§ **How to complete this task**
Each entry that follows should be set down precisely, with its pictures removed.

§ **The records**
══════════════════════════════

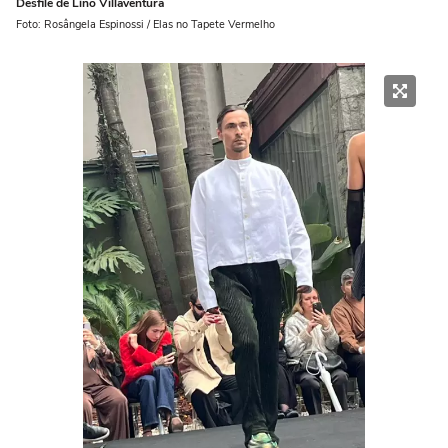
Desfile de Lino Villaventura
Foto: Rosângela Espinossi / Elas no Tapete Vermelho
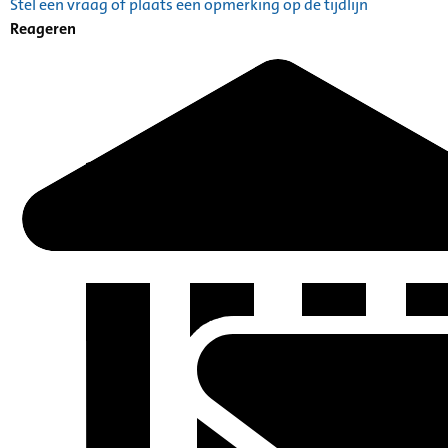
Stel een vraag of plaats een opmerking op de tijdlijn
Reageren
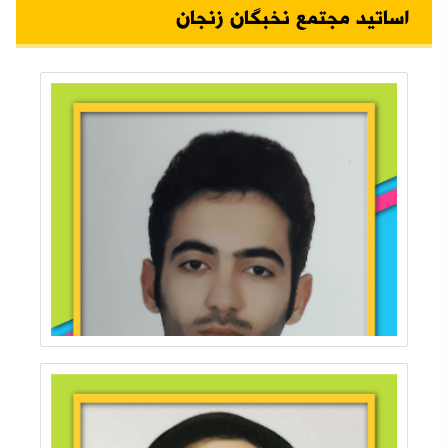
اساتید مجتمع نخبگان زنجان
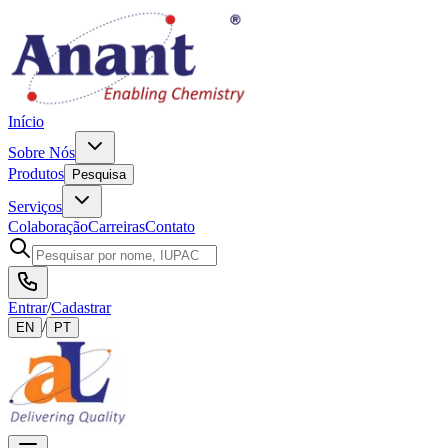
Início
Sobre Nós
Produtos
Pesquisa
Serviços
Colaboração
Carreiras
Contato
Entrar
/
Cadastrar
/
EN
PT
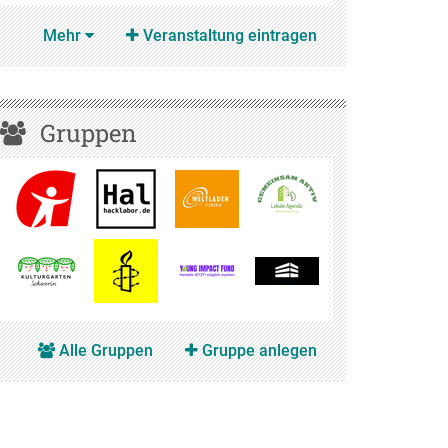
Mehr
Veranstaltung eintragen
Gruppen
Alle Gruppen
Gruppe anlegen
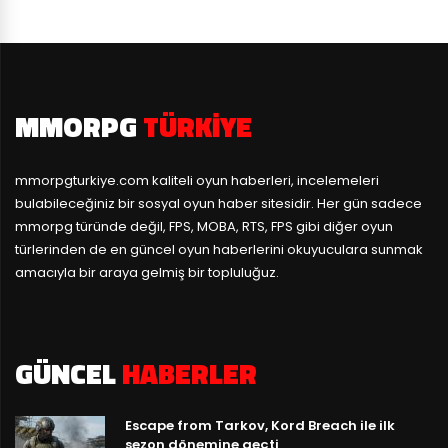
MMORPG
TÜRKIYE
mmorpgturkiye.com
kaliteli oyun haberleri, incelemeleri
bulabileceğiniz bir sosyal oyun haber sitesidir. Her gün sadece
mmorpg türünde değil, FPS, MOBA, RTS, FPS gibi diğer oyun
türlerinden de en güncel oyun haberlerini okuyuculara sunmak
amacıyla bir araya gelmiş bir topluluğuz.
GÜNCEL
HABERLER
Escape from Tarkov, Kord Breach ile ilk
sezon dönemine geçti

══════════════════════════════

§ **Task response**
Desfile de Lino Villaventura
Foto: Rosângela Espinossi / Elas no Tapete Vermelho
Stel een vraag of plaats een opmerking op de tijdlijn
Reageren
اساتید مجتمع نخبگان زنجان
Início
Sobre Nós
Produtos
Pesquisa
Serviços
Colaboração
Carreiras
Contato
Entrar
/
Cadastrar
/
EN
PT
Mehr
Veranstaltung eintragen
Gruppen
Alle Gruppen
Gruppe anlegen
MMORPG
TÜRKIYE
mmorpgturkiye.com
kaliteli oyun haberleri, incelemeleri
bulabileceğiniz bir sosyal oyun haber sitesidir. Her gün sadece
mmorpg türünde değil, FPS, MOBA, RTS, FPS gibi diğer oyun
türlerinden de en güncel oyun haberlerini okuyuculara sunmak
amacıyla bir araya gelmiş bir topluluğuz.
GÜNCEL
HABERLER
Escape from Tarkov, Kord Breach ile ilk
sezon dönemine geçti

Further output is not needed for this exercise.